Ludvine Bérnard intervista Alain Accardo

Nelle settimane che hanno preceduto il voto per le presidenziali in Francia, le bacheche Facebook di mezzo paese abbondavano di accuse alla stampa. “Venduti!”, “merdias” (“medias”, media + “merde”, che altro non significa che merda), “journalopes” (“journalistes” + “salopes”, troie) si leggeva, molto spesso in riferimento all’ampio spazio dedicato da giornali e televisioni al candidato [ e nuovo Presidente della Repubblica francese] di En Marche! Emmanuel Macron.

Macron ha effettivamente goduto di una copertura mediatica superiore a quella degli avversari, e in occasione del secondo turno ho voluto parlare proprio del ruolo dei media nelle elezioni con il sociologo Alain Accardo, senior lecturer a Bordeaux 3 specializzato in giornalismo e funzionamento dei media mainstream.

Secondo Accardo, “l’errore più grande e al contempo più diffuso in cui possiamo incorrere quando parliamo di media è ritenere che svolgano una funzione a beneficio di tutta la popolazione: fornire delle informazioni ai cittadini, così come vengono fornite ai cittadini anche acqua, gas ed elettricità. Nella pratica i media non sono che incidentalmente dei fattori di utilità pubblica: oggi sono semplicemente una parte, e non la più piccola, del dispositivo di difesa del sistema".
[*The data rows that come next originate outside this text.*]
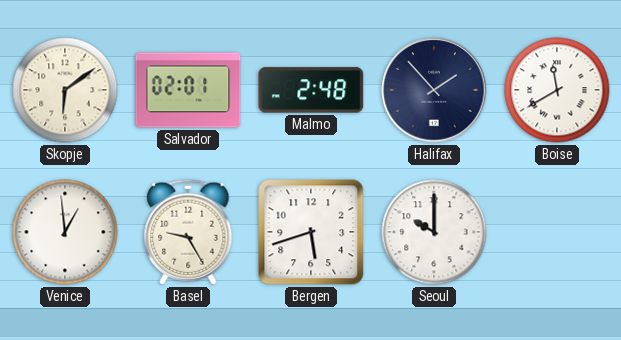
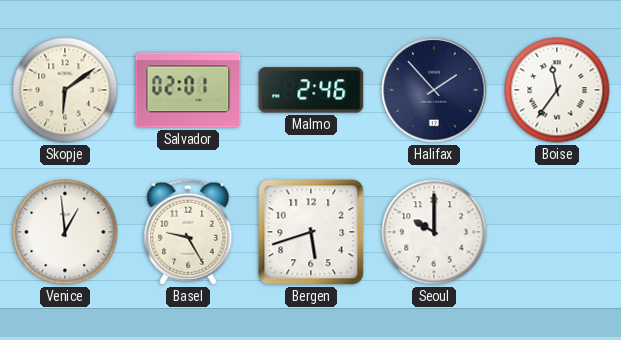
Malmo: 2:48 -> 2:46
Boise: 11:40 -> 11:36
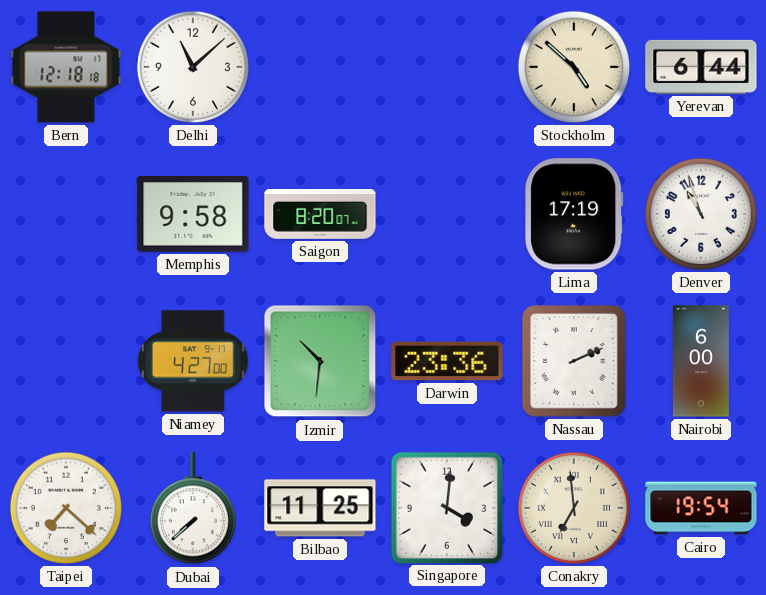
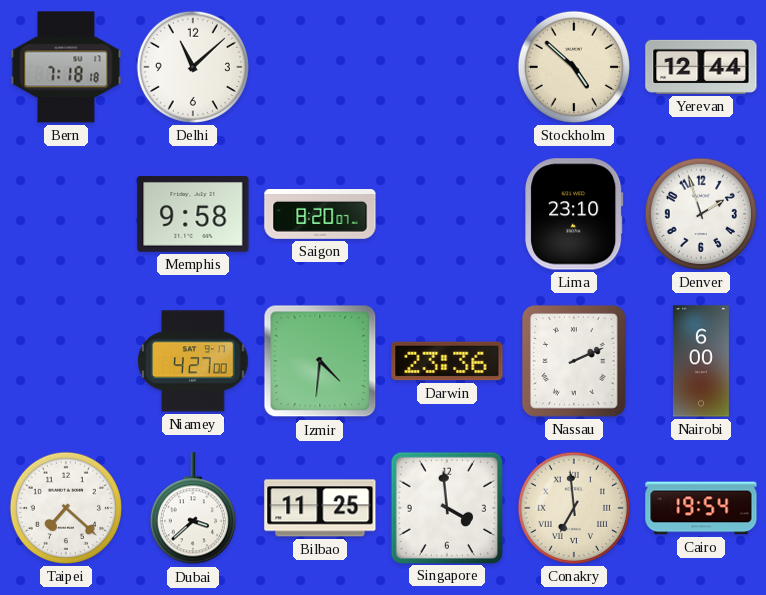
Bern: 12:18 -> 7:18
Yerevan: 6:44 -> 12:44
Lima: 17:19 -> 23:10
Denver: 10:57 -> 1:57
Izmir: 10:31 -> 4:31
Dubai: 7:38 -> 3:38
Singapore: 4:01 -> 3:59
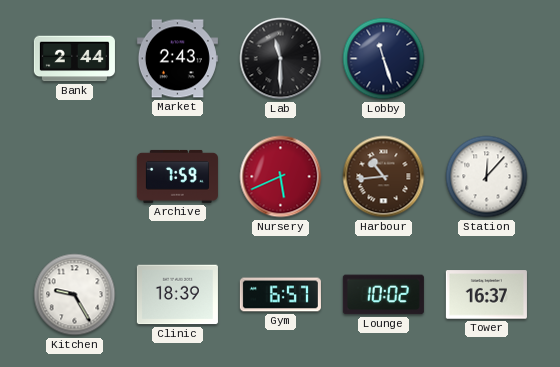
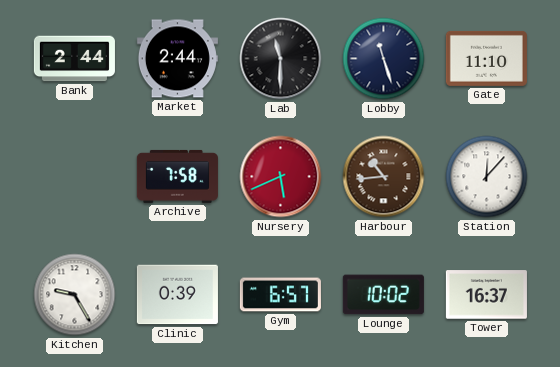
Market: 2:43 -> 2:44
Gate: none -> 11:10
Archive: 7:59 -> 7:58
Clinic: 18:39 -> 0:39
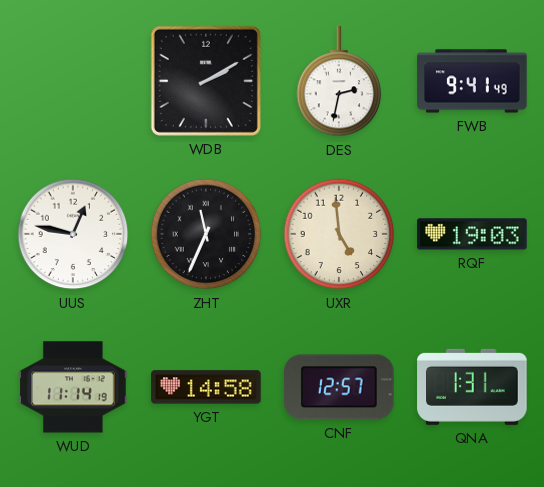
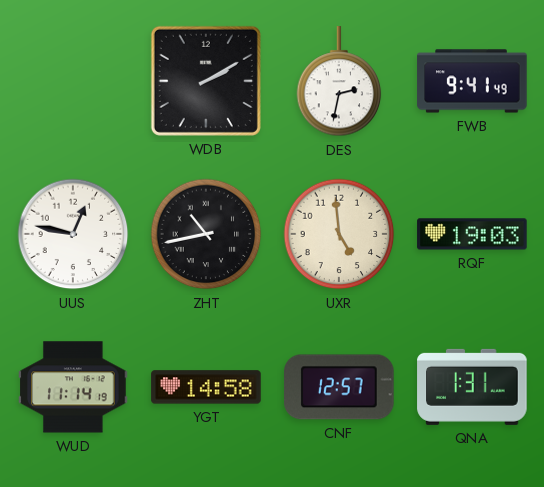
ZHT: 11:34 -> 10:43
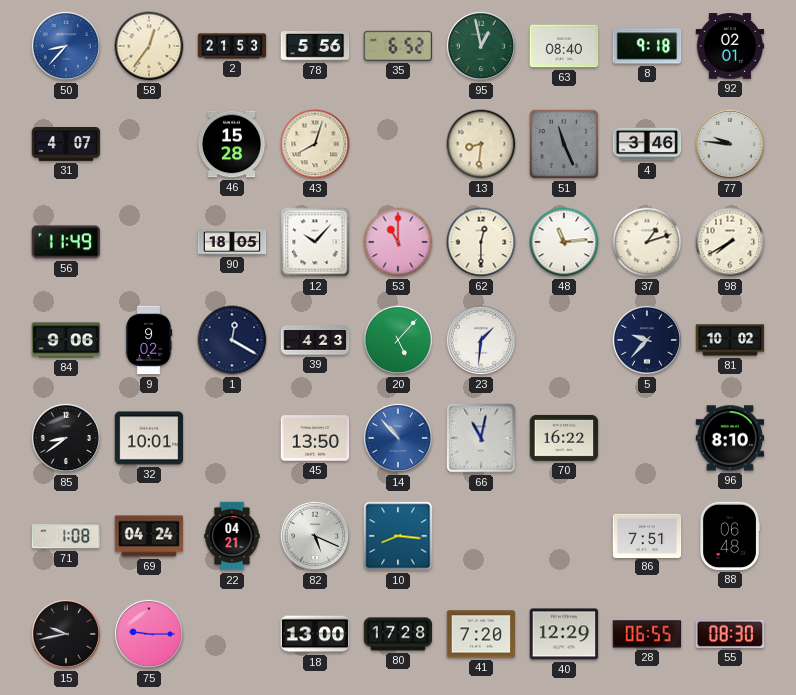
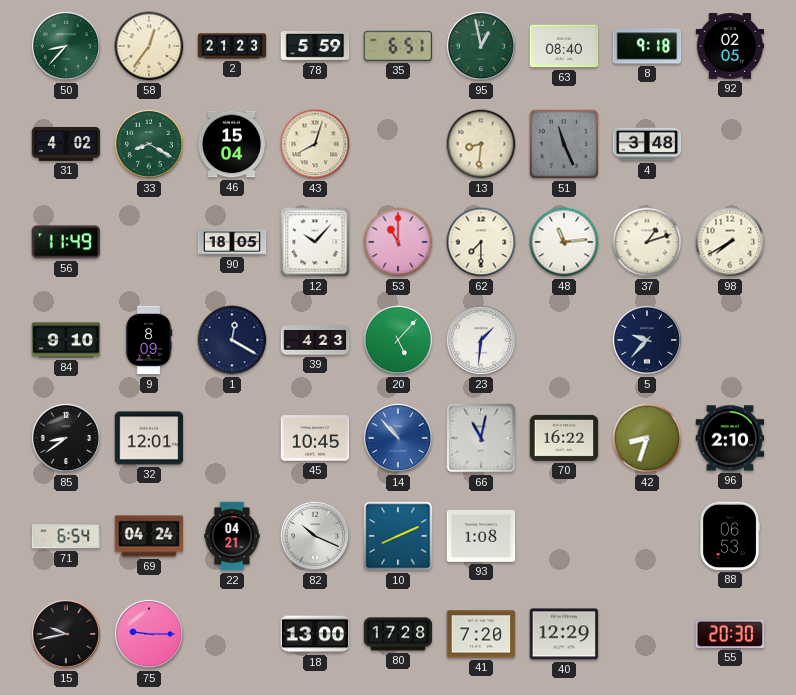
50 dial: blue -> green
2: 21:53 -> 21:23
78: 5:56 -> 5:59
35: 6:52 -> 6:51
92: 02:01 -> 02:05
31: 4:07 -> 4:02
33: none -> 8:20
46: 15:28 -> 15:04
4: 3:46 -> 3:48
77: 9:46 -> none
62: 12:30 -> 7:30
84: 9:06 -> 9:10
9: 9:02 -> 8:09
81: 10:02 -> none
32: 10:01 -> 12:01
45: 13:50 -> 10:45
42: none -> 8:33
96: 8:10 -> 2:10
71: 1:08 -> 6:54
82: 5:19 -> 10:19
10: 8:16 -> 8:11
93: none -> 1:08
86: 7:51 -> none
88: 06:48 -> 06:53
28: 06:55 -> none
55: 08:30 -> 20:30
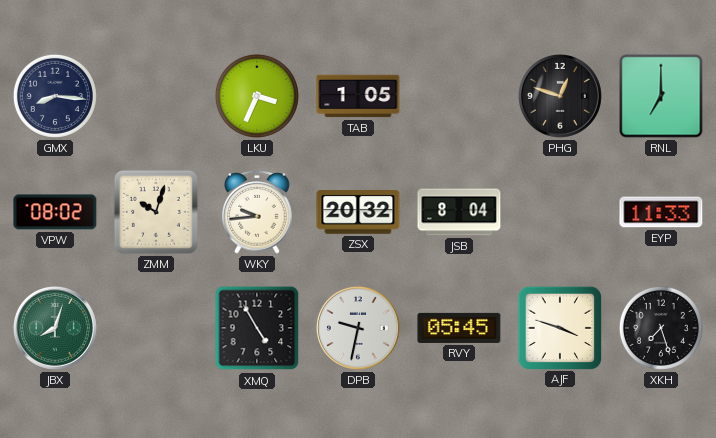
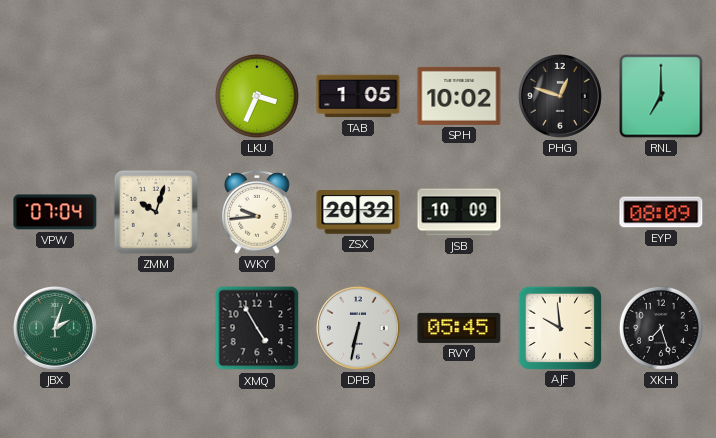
GMX: 8:16 -> none
SPH: none -> 10:02
VPW: 08:02 -> 07:04
JSB: 8:04 -> 10:09
EYP: 11:33 -> 08:09
JBX: 8:03 -> 2:03
DPB: 9:32 -> 6:32
AJF: 3:48 -> 9:59
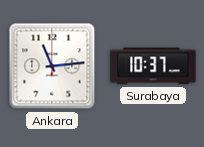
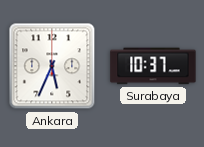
Ankara: 11:14 -> 5:34
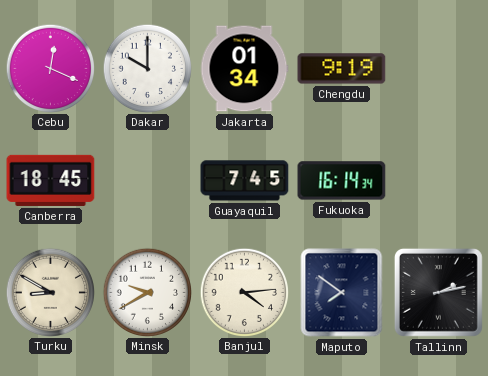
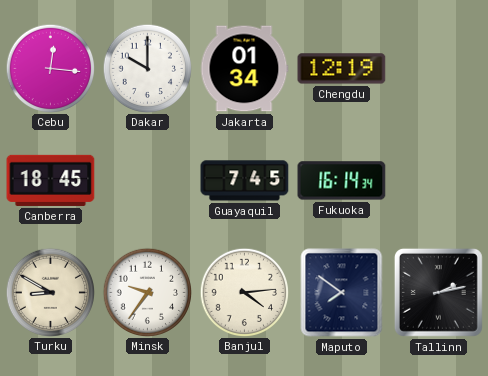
Cebu: 12:19 -> 12:16
Chengdu: 9:19 -> 12:19
Minsk: 9:40 -> 9:36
Nonostante questa sua posizione, però, Accardo non è certo convinto che i giornalisti siano fantocci al servizio di un qualche azionista o che la stampa stia tramando per diffondere disinformazione e fake news. Quello che vuole sostenere è che i giornalisti hanno un retroterra comune, così come una comune prospettiva e un tornaconto dallo status quo che ha permesso loro di individuare in Macron un terreno sicuro. Gli ho chiesto di parlarmene.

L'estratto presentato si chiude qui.